Nel mirino della procura di Venezia alcune sponsorizzazioni ricevute dal consorzio che si occupa della realizzazione del Mose

Enrico Letta

Enrico Letta

Mentre è impegnato a proteggere il suo governo dalle mille insidie - le ultime, in mero ordine cronologico, sono i casi Calderoli e quello di Alfano in salsa kazaka -, per Enrico Letta arrivano cattive notizie anche dal fronte giudiziario. Nella mattinata di mercoledì 17 luglio la Guardia di Finanza, su mandato della procura di Venezia, ha perquisito la sede di VeDrò, il think tank fondato e guidato dal presidente del Consiglio, con sede a Dro, in Trentino Alto Adige, località che ogni anno ospita il meeting estivo della fondazione, con ospiti rigorosamente bipartisan. 

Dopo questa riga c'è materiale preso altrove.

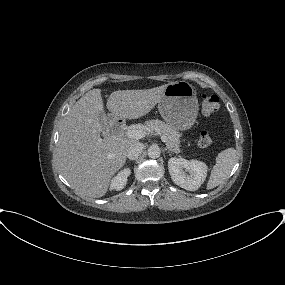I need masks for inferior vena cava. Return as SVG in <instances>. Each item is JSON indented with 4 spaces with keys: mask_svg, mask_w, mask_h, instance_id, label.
Here are the masks:
<instances>
[{
    "mask_svg": "<svg viewBox=\"0 0 285 285\" xmlns=\"http://www.w3.org/2000/svg\"><path fill=\"white\" fill-rule=\"evenodd\" d=\"M143 149H144V144L140 142H136L129 147L128 152H127V157L130 160H135L143 152Z\"/></svg>",
    "mask_w": 285,
    "mask_h": 285,
    "instance_id": "obj_1",
    "label": "inferior vena cava"
}]
</instances>
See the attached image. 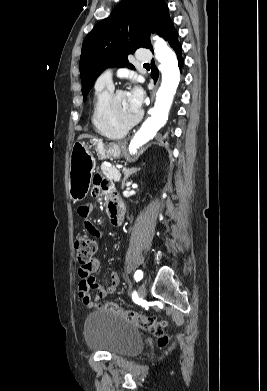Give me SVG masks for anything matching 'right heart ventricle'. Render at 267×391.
Returning <instances> with one entry per match:
<instances>
[{"mask_svg": "<svg viewBox=\"0 0 267 391\" xmlns=\"http://www.w3.org/2000/svg\"><path fill=\"white\" fill-rule=\"evenodd\" d=\"M111 93L112 88L96 87L93 98L91 119L99 134L108 138L116 139L123 137L127 130L116 126L107 114L106 102Z\"/></svg>", "mask_w": 267, "mask_h": 391, "instance_id": "right-heart-ventricle-1", "label": "right heart ventricle"}]
</instances>
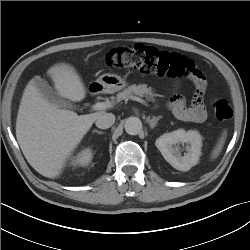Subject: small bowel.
Returning <instances> with one entry per match:
<instances>
[{"instance_id":"c3829d8e","label":"small bowel","mask_w":250,"mask_h":250,"mask_svg":"<svg viewBox=\"0 0 250 250\" xmlns=\"http://www.w3.org/2000/svg\"><path fill=\"white\" fill-rule=\"evenodd\" d=\"M191 80L194 82L193 79ZM167 106L178 119L183 121L202 123L207 119L203 100L193 101L192 105L188 107L182 97L174 95L169 99Z\"/></svg>"}]
</instances>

Acquisiti i documenti - Nel mirino della procura di Venezia ci sono alcune sponsorizzazioni elargite dal Consorzio Venezia Nuova alla fondazione di Letta, di cui è tesoriere uno dei più stretti collaboratori del premier, Riccardo Capecchi, che però non risulta indagato. I finanzieri, su decreto di perquisizione del pm Paola Tonini, si sono recati nell'abitazione di Capecchi, a Perugia, e nella sede dell'associazione politico-culturale, a Roma. Qui hanno acquisito documenti contabili e fatture sulle sponsorizzazioni che il Consorzio Venezia Nuova ha dato negli anni a 'VeDro', al pari di molte altre società, per l'organizzazione della convention estiva nella cittadina trentina di Dro, iniziativa partita nel 2005 e interrottasi quest'anno, con la nomina di Letta a presidente del Consiglio. 

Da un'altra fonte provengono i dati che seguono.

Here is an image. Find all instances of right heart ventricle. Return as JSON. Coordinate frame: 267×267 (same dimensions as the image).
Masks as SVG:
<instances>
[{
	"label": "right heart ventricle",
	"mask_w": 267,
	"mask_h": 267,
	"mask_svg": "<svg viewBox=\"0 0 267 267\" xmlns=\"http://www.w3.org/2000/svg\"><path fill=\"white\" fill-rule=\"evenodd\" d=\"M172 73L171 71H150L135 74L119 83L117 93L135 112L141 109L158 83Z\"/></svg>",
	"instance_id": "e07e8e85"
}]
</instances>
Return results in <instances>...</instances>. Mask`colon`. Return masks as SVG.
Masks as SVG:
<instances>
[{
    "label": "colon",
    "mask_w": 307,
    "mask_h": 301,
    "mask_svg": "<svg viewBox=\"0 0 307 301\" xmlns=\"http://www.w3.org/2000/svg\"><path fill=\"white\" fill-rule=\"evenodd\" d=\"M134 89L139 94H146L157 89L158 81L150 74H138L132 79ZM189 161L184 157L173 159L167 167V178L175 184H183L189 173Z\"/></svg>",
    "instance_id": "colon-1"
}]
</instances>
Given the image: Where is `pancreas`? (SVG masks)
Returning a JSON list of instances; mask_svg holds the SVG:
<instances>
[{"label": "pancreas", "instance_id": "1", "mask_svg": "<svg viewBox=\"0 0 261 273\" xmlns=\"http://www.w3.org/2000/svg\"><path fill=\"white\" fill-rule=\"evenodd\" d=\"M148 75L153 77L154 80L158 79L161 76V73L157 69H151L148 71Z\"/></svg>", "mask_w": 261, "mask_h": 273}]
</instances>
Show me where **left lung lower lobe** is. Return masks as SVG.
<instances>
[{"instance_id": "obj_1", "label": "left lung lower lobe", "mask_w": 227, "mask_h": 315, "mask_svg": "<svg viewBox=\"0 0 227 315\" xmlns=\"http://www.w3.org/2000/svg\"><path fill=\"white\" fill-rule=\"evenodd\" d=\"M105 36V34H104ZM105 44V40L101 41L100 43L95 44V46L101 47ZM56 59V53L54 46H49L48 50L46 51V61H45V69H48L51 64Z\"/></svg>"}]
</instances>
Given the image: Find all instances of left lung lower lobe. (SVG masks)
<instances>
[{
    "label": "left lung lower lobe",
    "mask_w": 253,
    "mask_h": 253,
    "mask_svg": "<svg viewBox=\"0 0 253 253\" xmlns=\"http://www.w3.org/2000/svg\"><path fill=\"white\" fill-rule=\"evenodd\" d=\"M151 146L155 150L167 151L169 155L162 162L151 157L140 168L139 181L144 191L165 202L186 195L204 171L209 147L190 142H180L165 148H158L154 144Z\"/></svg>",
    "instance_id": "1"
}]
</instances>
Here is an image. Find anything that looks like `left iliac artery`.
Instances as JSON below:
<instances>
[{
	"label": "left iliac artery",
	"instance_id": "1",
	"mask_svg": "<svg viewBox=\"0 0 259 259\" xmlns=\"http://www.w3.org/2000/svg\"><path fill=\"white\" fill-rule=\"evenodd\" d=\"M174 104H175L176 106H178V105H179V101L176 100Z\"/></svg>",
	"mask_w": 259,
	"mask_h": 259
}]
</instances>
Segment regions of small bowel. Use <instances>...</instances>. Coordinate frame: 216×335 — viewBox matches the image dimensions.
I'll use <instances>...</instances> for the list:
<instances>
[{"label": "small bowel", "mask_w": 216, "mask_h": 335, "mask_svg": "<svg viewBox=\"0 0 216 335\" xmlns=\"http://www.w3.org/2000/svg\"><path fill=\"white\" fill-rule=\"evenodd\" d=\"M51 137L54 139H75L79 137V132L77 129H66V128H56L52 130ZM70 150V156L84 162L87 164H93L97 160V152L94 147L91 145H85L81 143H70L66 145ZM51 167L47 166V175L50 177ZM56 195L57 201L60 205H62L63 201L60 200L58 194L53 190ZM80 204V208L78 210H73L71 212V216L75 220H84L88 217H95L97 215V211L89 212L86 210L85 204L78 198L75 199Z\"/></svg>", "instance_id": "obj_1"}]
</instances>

I finanziamenti- La verifica su 'Vedro' è una delle circa 100 perquisizioni eseguite dai finanzieri, al comando del colonnello Renzo Nisi, nell'ambito dell'inchiesta sulle societàche hanno avuto in passato rapporti di natura economica con il Consorzio, impegnato tra l'altro nella realizzazione del Mose. Secondo fonti della procura, ammonterebbero ad alcune decine di migliaia di euro i finanziamenti che il Consorzio Venezia Nuova ha dato come sponsorizzazione a Vedrò. Gli uomini delle Fiamme Gialle, ora, stanno passando al setaccio conti e fatture per verificare se vi siano o meno delle irregolarità.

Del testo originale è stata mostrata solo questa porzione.